# Task inputs
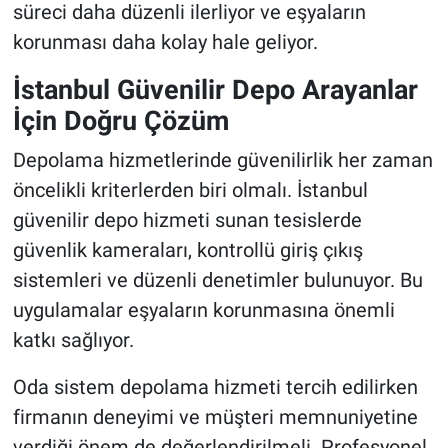
süreci daha düzenli ilerliyor ve eşyaların
korunması daha kolay hale geliyor.
İstanbul Güvenilir Depo Arayanlar
İçin Doğru Çözüm
Depolama hizmetlerinde güvenilirlik her zaman
öncelikli kriterlerden biri olmalı. İstanbul
güvenilir depo hizmeti sunan tesislerde
güvenlik kameraları, kontrollü giriş çıkış
sistemleri ve düzenli denetimler bulunuyor. Bu
uygulamalar eşyaların korunmasına önemli
katkı sağlıyor.
Oda sistem depolama hizmeti tercih edilirken
firmanın deneyimi ve müşteri memnuniyetine
verdiği önem de değerlendirilmeli. Profesyonel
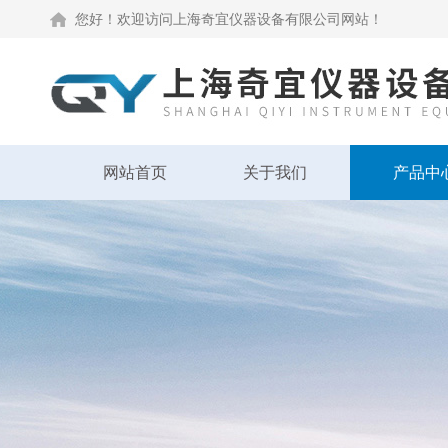
您好！欢迎访问上海奇宜仪器设备有限公司网站！
网站首页
关于我们
产品中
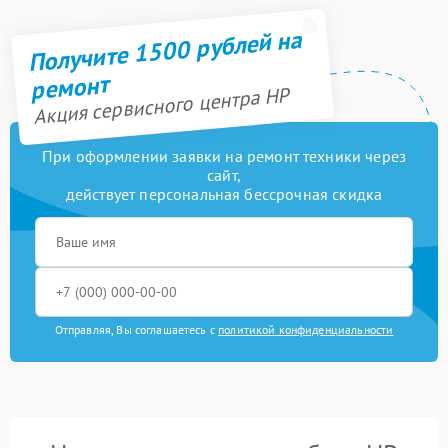
Получите 1500 рублей на
ремонт
Акция сервисного центра HP
При оформлении заявки на ремонт техники через
сайт,
действует персональная бессрочная скидка
Отправляя, Вы соглашаетесь с
политикой конфиденциальности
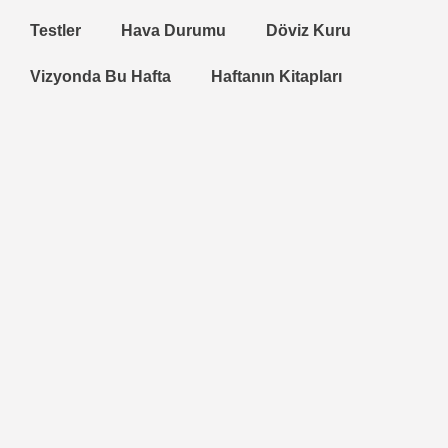
Testler
Hava Durumu
Döviz Kuru
Vizyonda Bu Hafta
Haftanın Kitapları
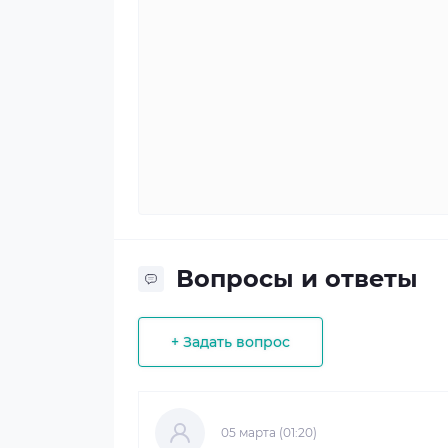
Вопросы и ответы
+ Задать вопрос
05 марта (01:20)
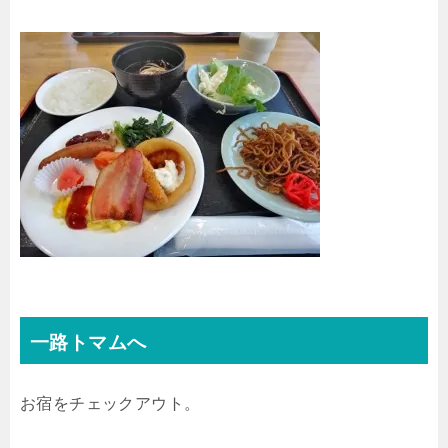
一路トマムへ
お宿をチェックアウト。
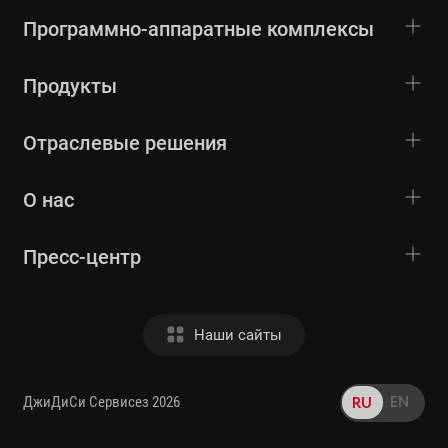
Программно-аппаратные комплексы
Продукты
Отраслевые решения
О нас
Пресс-центр
Наши сайты
EN
RU
ДжиДиСи Сервисез 2026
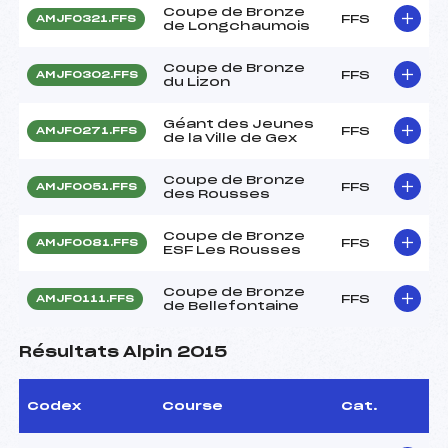
Coupe de Bronze
FFS
AMJF0321.FFS
de Longchaumois
Coupe de Bronze
FFS
AMJF0302.FFS
du Lizon
Géant des Jeunes
FFS
AMJF0271.FFS
de la Ville de Gex
Coupe de Bronze
FFS
AMJF0051.FFS
des Rousses
Coupe de Bronze
FFS
AMJF0081.FFS
ESF Les Rousses
Coupe de Bronze
FFS
AMJF0111.FFS
de Bellefontaine
Résultats Alpin 2015
Codex
Course
Cat.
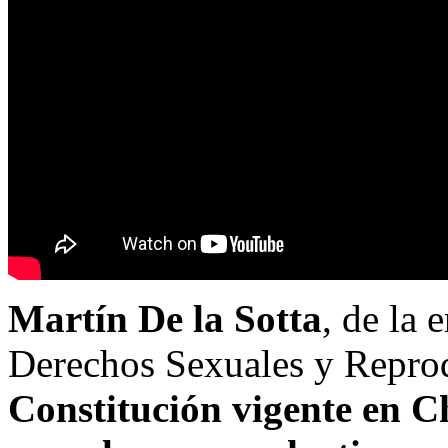
Martín De la Sotta
, de la 
Derechos Sexuales y Reprod
Constitución vigente en Ch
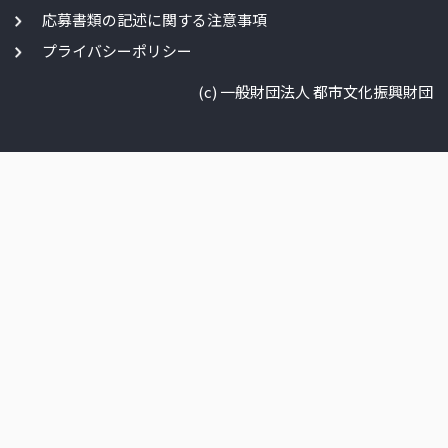
応募書類の記述に関する注意事項
プライバシーポリシー
(c) 一般財団法人 都市文化振興財団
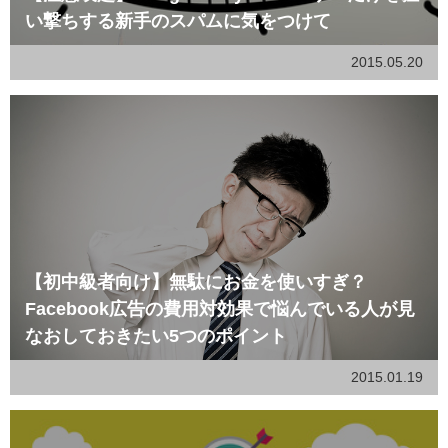
い撃ちする新手のスパムに気をつけて
2015.05.20
【初中級者向け】無駄にお金を使いすぎ？
Facebook広告の費用対効果で悩んでいる人が見
なおしておきたい5つのポイント
2015.01.19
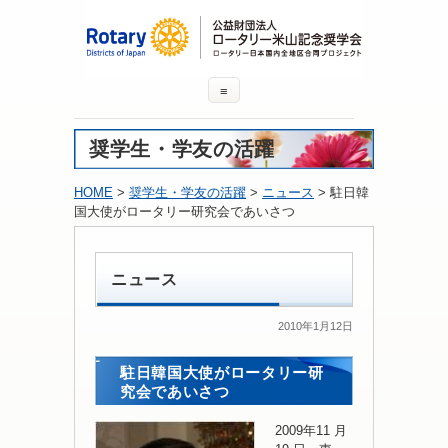
≡
奨学生・学友の活躍
HOME
>
奨学生・学友の活躍
>
ニュース
> 駐日韓
国大使がロータリー研究会であいさつ
ニュース
2010年1月12日
駐日韓国大使がロータリー研
究会であいさつ
2009年11 月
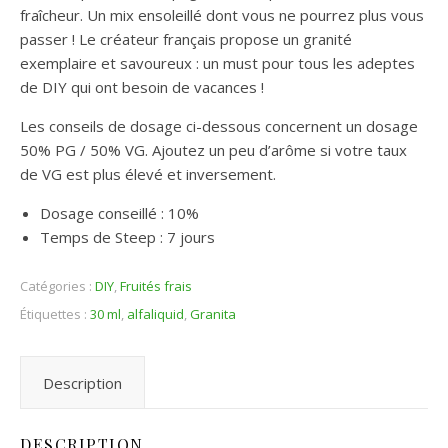
fraîcheur. Un mix ensoleillé dont vous ne pourrez plus vous
passer ! Le créateur français propose un granité
exemplaire et savoureux : un must pour tous les adeptes
de DIY qui ont besoin de vacances !
Les conseils de dosage ci-dessous concernent un dosage
50% PG / 50% VG. Ajoutez un peu d’arôme si votre taux
de VG est plus élevé et inversement.
Dosage conseillé : 10%
Temps de Steep : 7 jours
Catégories :
DIY
,
Fruités frais
Étiquettes :
30 ml
,
alfaliquid
,
Granita
Description
DESCRIPTION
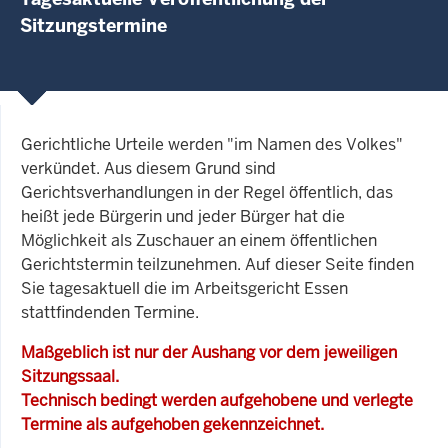
Sitzungstermine
Gerichtliche Urteile werden "im Namen des Volkes"
verkündet. Aus diesem Grund sind
Gerichtsverhandlungen in der Regel öffentlich, das
heißt jede Bürgerin und jeder Bürger hat die
Möglichkeit als Zuschauer an einem öffentlichen
Gerichtstermin teilzunehmen. Auf dieser Seite finden
Sie tagesaktuell die im Arbeitsgericht Essen
stattfindenden Termine.
Maßgeblich ist nur der Aushang vor dem jeweiligen
Sitzungssaal.
Technisch bedingt werden aufgehobene und verlegte
Termine als aufgehoben gekennzeichnet.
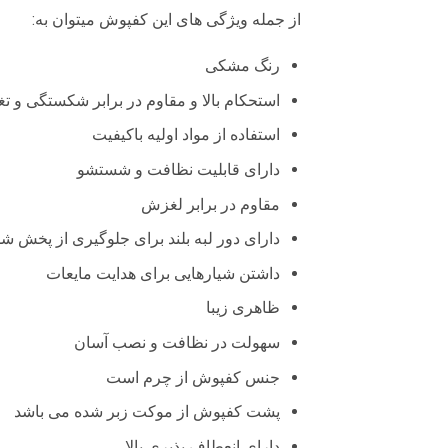
از جمله ویژگی های این کفپوش میتوان به:
رنگ مشکی
استحکام بالا و مقاوم در برابر شکستگی و ت
استفاده از مواد اولیه باکیفیت
دارای قابلیت نظافت و شستشو
مقاوم در برابر لغزش
دارای دور لبه بلند برای جلوگیری از پخش ش
داشتن شیار‌هایی برای هدایت مایعات
ظاهری زیبا
سهولت در نظافت و نصب آسان
جنس کفپوش از چرم است
پشت کفپوش از موکت زبر شده می باشد
دارای انعطاف پذیری بالا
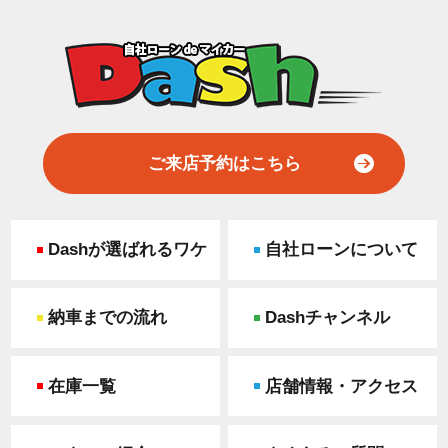
ご来店予約はこちら
Dashが選ばれるワケ
自社ローンについて
納車までの流れ
Dashチャンネル
在庫一覧
店舗情報・アクセス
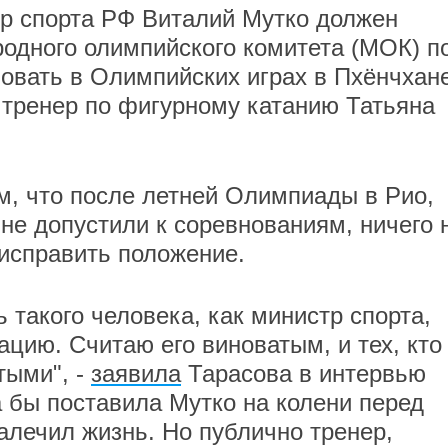
р спорта РФ Виталий Мутко должен
одного олимпийского комитета (МОК) п
вовать в Олимпийских играх в Пхёнчхане
тренер по фигурному катанию Татьяна
ом, что после летней Олимпиады в Рио,
 не допустили к соревнованиям, ничего 
 исправить положение.
 такого человека, как министр спорта,
ацию. Считаю его виноватым, и тех, кто 
тыми", -
заявила
Тарасова в интервью
а бы поставила Мутко на колени перед
алечил жизнь. Но публично тренер,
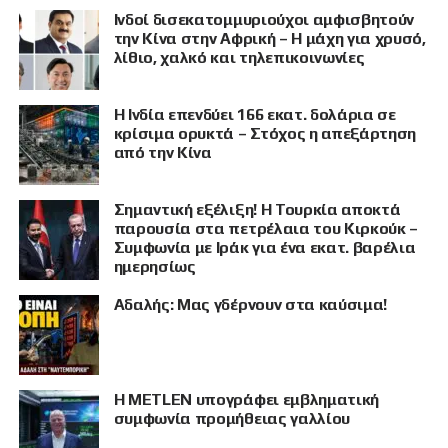
Ινδοί δισεκατομμυριούχοι αμφισβητούν
την Κίνα στην Αφρική – Η μάχη για χρυσό,
λίθιο, χαλκό και τηλεπικοινωνίες
Η Ινδία επενδύει 166 εκατ. δολάρια σε
κρίσιμα ορυκτά – Στόχος η απεξάρτηση
από την Κίνα
Σημαντική εξέλιξη! Η Τουρκία αποκτά
παρουσία στα πετρέλαια του Κιρκούκ –
Συμφωνία με Ιράκ για ένα εκατ. βαρέλια
ημερησίως
Αδαλής: Μας γδέρνουν στα καύσιμα!
Η METLEN υπογράφει εμβληματική
συμφωνία προμήθειας γαλλίου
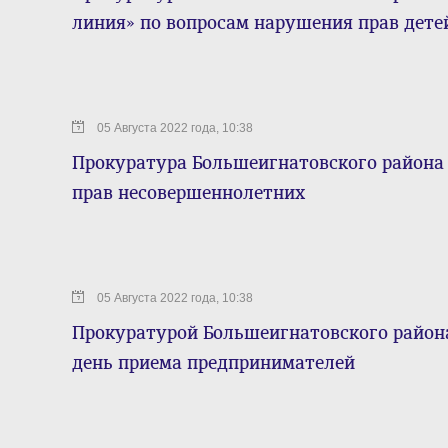
линия» по вопросам нарушения прав дете
05 Августа 2022 года, 10:38
Прокуратура Большеигнатовского района
прав несовершеннолетних
05 Августа 2022 года, 10:38
Прокуратурой Большеигнатовского район
день приема предпринимателей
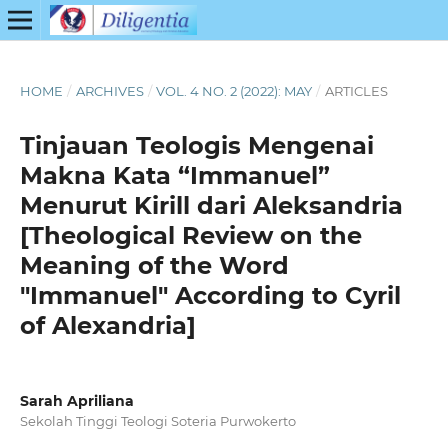
HOME
/
ARCHIVES
/
VOL. 4 NO. 2 (2022): MAY
/
ARTICLES
Tinjauan Teologis Mengenai
Makna Kata “Immanuel”
Menurut Kirill dari Aleksandria
[Theological Review on the
Meaning of the Word
"Immanuel" According to Cyril
of Alexandria]
Sarah Apriliana
Sekolah Tinggi Teologi Soteria Purwokerto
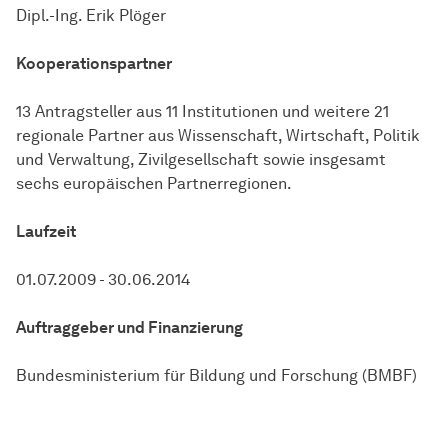
Dipl.-Ing. Erik Plöger
Kooperationspartner
13 Antragsteller aus 11 Institutionen und weitere 21
regionale Partner aus Wissenschaft, Wirtschaft, Politik
und Verwaltung, Zivilgesellschaft sowie insgesamt
sechs europäischen Partnerregionen.
Laufzeit
01.07.2009 - 30.06.2014
Auftraggeber und Finanzierung
Bundesministerium für Bildung und Forschung (BMBF)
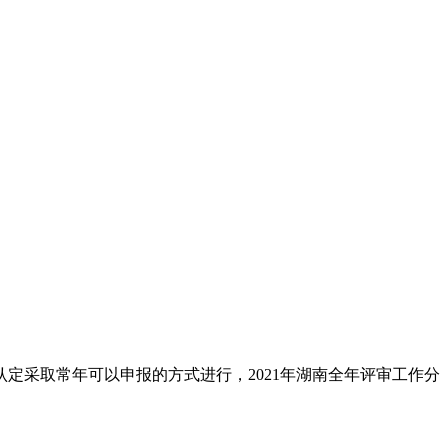
定采取常年可以申报的方式进行，2021年湖南全年评审工作分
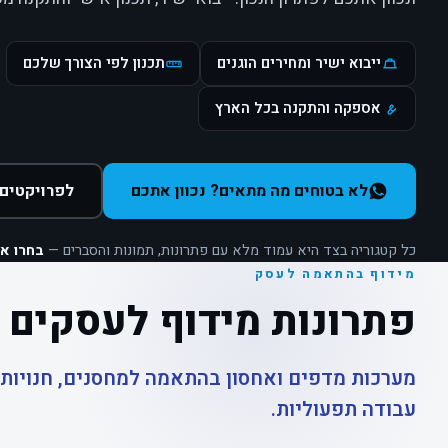
ייבוא ישיר ומחירים הוגנים
תכנון לפי הצורך שלכם
אספקה והתקנה בכל הארץ
לא בטוחים מה מתאים? נכוון אתכם
לפרויקטים 
כל קטגוריה בצד היא עמוד מלא עם פתרונות, תמונות והסברים —
בחרו א
מידוף בהתאמה לעסק
פתרונות מידוף לעסקים
מערכות מדפים ואחסון בהתאמה למחסנים, חנויות,
עבודה תפעוליות.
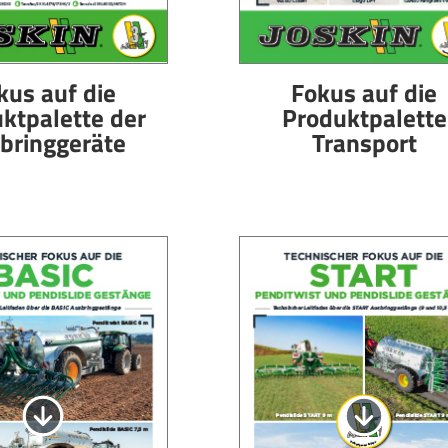
kus auf die
Fokus auf die
ktpalette der
Produktpalette
bringgeräte
Transport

# Assignment
Word for word, give the entries back in full; the pictures do not belong in the copy.

# Your response
süreci daha düzenli ilerliyor ve eşyaların
korunması daha kolay hale geliyor.
İstanbul Güvenilir Depo Arayanlar
İçin Doğru Çözüm
Depolama hizmetlerinde güvenilirlik her zaman
öncelikli kriterlerden biri olmalı. İstanbul
güvenilir depo hizmeti sunan tesislerde
güvenlik kameraları, kontrollü giriş çıkış
sistemleri ve düzenli denetimler bulunuyor. Bu
uygulamalar eşyaların korunmasına önemli
katkı sağlıyor.
Oda sistem depolama hizmeti tercih edilirken
firmanın deneyimi ve müşteri memnuniyetine
verdiği önem de değerlendirilmeli. Profesyonel
您好！欢迎访问上海奇宜仪器设备有限公司网站！
网站首页
关于我们
产品中
Получите 1500 рублей на
ремонт
Акция сервисного центра HP
При оформлении заявки на ремонт техники через
сайт,
действует персональная бессрочная скидка
Отправляя, Вы соглашаетесь с
политикой конфиденциальности
Testler
Hava Durumu
Döviz Kuru
Vizyonda Bu Hafta
Haftanın Kitapları
Вопросы и ответы
+ Задать вопрос
05 марта (01:20)
一路トマムへ
お宿をチェックアウト。
Программно-аппаратные комплексы
Продукты
Отраслевые решения
О нас
Пресс-центр
Наши сайты
EN
RU
ДжиДиСи Сервисез 2026
Coupe de Bronze
FFS
AMJF0321.FFS
de Longchaumois
Coupe de Bronze
FFS
AMJF0302.FFS
du Lizon
Géant des Jeunes
FFS
AMJF0271.FFS
de la Ville de Gex
Coupe de Bronze
FFS
AMJF0051.FFS
des Rousses
Coupe de Bronze
FFS
AMJF0081.FFS
ESF Les Rousses
Coupe de Bronze
FFS
AMJF0111.FFS
de Bellefontaine
Résultats Alpin 2015
Codex
Course
Cat.
Martín De la Sotta
, de la 
Derechos Sexuales y Reprod
Constitución vigente en Ch
応募書類の記述に関する注意事項
プライバシーポリシー
(c) 一般財団法人 都市文化振興財団
い撃ちする新手のスパムに気をつけて
2015.05.20
【初中級者向け】無駄にお金を使いすぎ？
Facebook広告の費用対効果で悩んでいる人が見
なおしておきたい5つのポイント
2015.01.19
≡
奨学生・学友の活躍
HOME
>
奨学生・学友の活躍
>
ニュース
> 駐日韓
国大使がロータリー研究会であいさつ
ニュース
2010年1月12日
駐日韓国大使がロータリー研
究会であいさつ
2009年11 月
fraîcheur. Un mix ensoleillé dont vous ne pourrez plus vous
passer ! Le créateur français propose un granité
exemplaire et savoureux : un must pour tous les adeptes
de DIY qui ont besoin de vacances !
Les conseils de dosage ci-dessous concernent un dosage
50% PG / 50% VG. Ajoutez un peu d’arôme si votre taux
de VG est plus élevé et inversement.
Dosage conseillé : 10%
Temps de Steep : 7 jours
Catégories :
DIY
,
Fruités frais
Étiquettes :
30 ml
,
alfaliquid
,
Granita
Description
DESCRIPTION
Sitzungstermine
Gerichtliche Urteile werden "im Namen des Volkes"
verkündet. Aus diesem Grund sind
Gerichtsverhandlungen in der Regel öffentlich, das
heißt jede Bürgerin und jeder Bürger hat die
Möglichkeit als Zuschauer an einem öffentlichen
Gerichtstermin teilzunehmen. Auf dieser Seite finden
Sie tagesaktuell die im Arbeitsgericht Essen
stattfindenden Termine.
Maßgeblich ist nur der Aushang vor dem jeweiligen
Sitzungssaal.
Technisch bedingt werden aufgehobene und verlegte
Termine als aufgehoben gekennzeichnet.
از جمله ویژگی های این کفپوش میتوان به:
رنگ مشکی
استحکام بالا و مقاوم در برابر شکستگی و ت
استفاده از مواد اولیه باکیفیت
دارای قابلیت نظافت و شستشو
مقاوم در برابر لغزش
دارای دور لبه بلند برای جلوگیری از پخش ش
داشتن شیار‌هایی برای هدایت مایعات
ظاهری زیبا
سهولت در نظافت و نصب آسان
جنس کفپوش از چرم است
پشت کفپوش از موکت زبر شده می باشد
دارای انعطاف پذیری بالا
ご来店予約はこちら
Dashが選ばれるワケ
自社ローンについて
納車までの流れ
Dashチャンネル
在庫一覧
店舗情報・アクセス
р спорта РФ Виталий Мутко должен
одного олимпийского комитета (МОК) п
вовать в Олимпийских играх в Пхёнчхане
тренер по фигурному катанию Татьяна
ом, что после летней Олимпиады в Рио,
 не допустили к соревнованиям, ничего 
 исправить положение.
 такого человека, как министр спорта,
ацию. Считаю его виноватым, и тех, кто 
тыми", -
заявила
Тарасова в интервью
а бы поставила Мутко на колени перед
алечил жизнь. Но публично тренер,
Ινδοί δισεκατομμυριούχοι αμφισβητούν
την Κίνα στην Αφρική – Η μάχη για χρυσό,
λίθιο, χαλκό και τηλεπικοινωνίες
Η Ινδία επενδύει 166 εκατ. δολάρια σε
κρίσιμα ορυκτά – Στόχος η απεξάρτηση
από την Κίνα
Σημαντική εξέλιξη! Η Τουρκία αποκτά
παρουσία στα πετρέλαια του Κιρκούκ –
Συμφωνία με Ιράκ για ένα εκατ. βαρέλια
ημερησίως
Αδαλής: Μας γδέρνουν στα καύσιμα!
Η METLEN υπογράφει εμβληματική
συμφωνία προμήθειας γαλλίου
линия» по вопросам нарушения прав дете
05 Августа 2022 года, 10:38
Прокуратура Большеигнатовского района
прав несовершеннолетних
05 Августа 2022 года, 10:38
Прокуратурой Большеигнатовского район
день приема предпринимателей
HOME
/
ARCHIVES
/
VOL. 4 NO. 2 (2022): MAY
/
ARTICLES
Tinjauan Teologis Mengenai
Makna Kata “Immanuel”
Menurut Kirill dari Aleksandria
[Theological Review on the
Meaning of the Word
"Immanuel" According to Cyril
of Alexandria]
Sarah Apriliana
Sekolah Tinggi Teologi Soteria Purwokerto
Dipl.-Ing. Erik Plöger
Kooperationspartner
13 Antragsteller aus 11 Institutionen und weitere 21
regionale Partner aus Wissenschaft, Wirtschaft, Politik
und Verwaltung, Zivilgesellschaft sowie insgesamt
sechs europäischen Partnerregionen.
Laufzeit
01.07.2009 - 30.06.2014
Auftraggeber und Finanzierung
Bundesministerium für Bildung und Forschung (BMBF)
定采取常年可以申报的方式进行，2021年湖南全年评审工作分
ייבוא ישיר ומחירים הוגנים
תכנון לפי הצורך שלכם
אספקה והתקנה בכל הארץ
לא בטוחים מה מתאים? נכוון אתכם
לפרויקטים 
כל קטגוריה בצד היא עמוד מלא עם פתרונות, תמונות והסברים —
בחרו א
מידוף בהתאמה לעסק
פתרונות מידוף לעסקים
מערכות מדפים ואחסון בהתאמה למחסנים, חנויות,
עבודה תפעוליות.
kus auf die
Fokus auf die
ktpalette der
Produktpalette
bringgeräte
Transport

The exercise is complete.